Coldness fled along the saddle of my back, and I didn’t immediately believe what I saw. I reached out and grabbed up the paper and read the story through, my fingers tightening reflexively at the edges of the newsprint, crumpling it, tearing it. I believed it then. Facts in black-and-white. Irrefutable facts. And irrefutable implications. Jarring my mind. Connections, progressions, answers. Things that had been said, and things that had not been said, and things I had taken for granted that should not have been taken for granted at all. Complexity and treachery far exceeding my original conception.

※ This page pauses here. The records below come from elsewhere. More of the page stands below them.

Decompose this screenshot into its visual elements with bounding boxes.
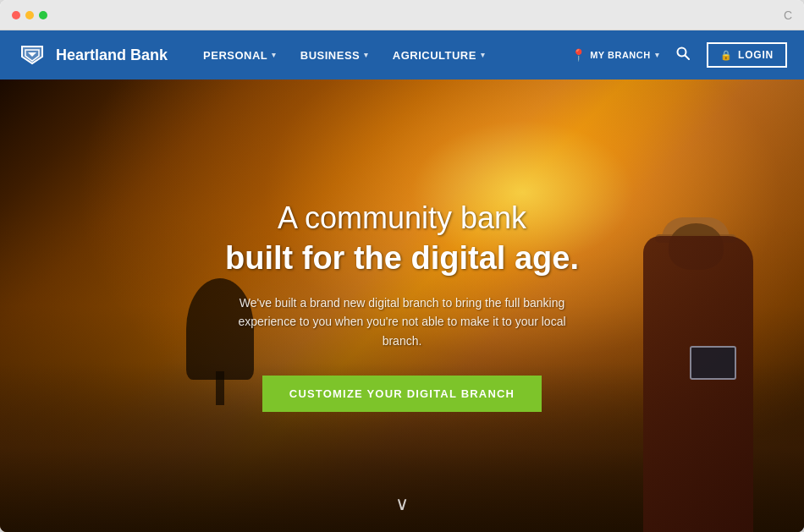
nav-personal-label: PERSONAL [203, 49, 267, 62]
browser-window: C Heartland Bank PERSONAL ▾ [0, 0, 804, 532]
reload-button[interactable]: C [784, 8, 792, 22]
chevron-down-icon: ▾ [272, 51, 277, 59]
hero-section: A community bank built for the digital a… [0, 80, 804, 532]
navbar: Heartland Bank PERSONAL ▾ BUSINESS ▾ AGR… [0, 30, 804, 80]
lock-icon: 🔒 [720, 50, 733, 61]
nav-links: PERSONAL ▾ BUSINESS ▾ AGRICULTURE ▾ [193, 42, 571, 69]
browser-chrome: C [0, 0, 804, 30]
browser-dots [12, 11, 47, 19]
hero-title-light: A community bank [224, 200, 580, 236]
nav-item-business[interactable]: BUSINESS ▾ [290, 42, 379, 69]
website-content: Heartland Bank PERSONAL ▾ BUSINESS ▾ AGR… [0, 30, 804, 532]
hero-subtitle: We've built a brand new digital branch t… [224, 293, 580, 350]
minimize-dot[interactable] [25, 11, 34, 19]
tablet-silhouette [690, 346, 736, 380]
search-icon [676, 47, 690, 60]
login-button[interactable]: 🔒 LOGIN [707, 42, 787, 68]
cta-button[interactable]: CUSTOMIZE YOUR DIGITAL BRANCH [262, 376, 542, 412]
location-icon: 📍 [571, 48, 586, 62]
hero-title-bold: built for the digital age. [224, 239, 580, 278]
nav-item-agriculture[interactable]: AGRICULTURE ▾ [383, 42, 496, 69]
logo-area[interactable]: Heartland Bank [17, 40, 168, 70]
heartland-bank-logo-icon [17, 40, 47, 70]
chevron-down-icon: ▾ [481, 51, 486, 59]
logo-text: Heartland Bank [56, 47, 168, 64]
nav-agriculture-label: AGRICULTURE [393, 49, 476, 62]
branch-label: MY BRANCH [590, 50, 651, 60]
body-silhouette [643, 236, 753, 532]
chevron-down-icon: ▾ [364, 51, 369, 59]
close-dot[interactable] [12, 11, 20, 19]
branch-selector[interactable]: 📍 MY BRANCH ▾ [571, 48, 660, 62]
scroll-arrow[interactable]: ∨ [395, 493, 409, 515]
nav-right: 📍 MY BRANCH ▾ 🔒 LOGIN [571, 42, 787, 68]
nav-business-label: BUSINESS [300, 49, 360, 62]
maximize-dot[interactable] [39, 11, 47, 19]
farmer-silhouette [601, 211, 770, 532]
svg-line-3 [686, 56, 690, 60]
chevron-down-icon: ▾ [655, 51, 660, 59]
hero-content: A community bank built for the digital a… [207, 183, 597, 429]
login-label: LOGIN [738, 49, 774, 61]
search-button[interactable] [673, 43, 693, 67]
nav-item-personal[interactable]: PERSONAL ▾ [193, 42, 287, 69]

Jesus, I had been stupid—monumentally stupid all along! The key was right there on the front page of the Singapore
Straits Times,
and right there, too, was my chance to clear myself with Tiong—my only chance, a chance the existence of which I hadn’t even known. All I would have had to have done was to buy an edition, but I never read the papers and the thought hadn’t even occurred to me; I had presumed to know, without consideration, what would be said. But I hadn’t known at all, I had had no idea. I was a goddam babe in swaddling clothes after two years, a sucker, a sap, a fool, and stupid, stupid, stupid . . .

Van Rijk had stopped shouting, and when I looked up at him he was sucking breath through ovaled lips, getting himself under control again. I left the paper on the floor and got slowly to my feet. The Malay and the Eurasian were standing one on either side of me, poised, watching me with one eye and Van Rijk with the other, waiting for instructions. I had it all together in my mind now, and I was no longer berating myself. There was still a chance for me, if I could get away from the three of them; but if I had succeeded in escaping Singapore without seeing a copy of that paper, the one chance to clear myself would have been lost completely. Blundering into Van Rijk’s trap might not have been such a bitter twist of fate after all—
if
I could get free. But this wasn’t the place to try it; there was a better place, a much better place.

“One last chance, Mr. Connell,” Van Rijk said thinly. “You know something and you will either tell me of your own volition, or I will allow Khee and Tulloh to extract the information. Both are expert in the art of interrogation.”

“So you’ve told me,” I said, and I let my face begin to show fear and indecision. “Listen, Van Rijk, maybe we can make a deal.”

“You have lost the opportunity to bargain.”

“You want the figurine, don’t you?”

Greed made his eyes shine wetly. “You do have it, then.”

“All right, I’ve got it. There’s no point in playing games any more, I can see that. I killed the others for it, sure, and I’ve got it cached in a safe location on the island. I didn’t want to take it to Sumatra with me because of the risk; there are too many men like Wong Sot in Southeast Asia, men who’d cut your throat for a few dollars, and if anyone found out I was carrying something as valuable as the
Burong Chabak,
I would have been a dead man two minutes later. I figured to get clear in Sumatra or one of the Malayan states, and then shop around for a buyer; I thought I could sell the location of the figurine as easily as the figurine itself, if the buyer wanted it badly enough.”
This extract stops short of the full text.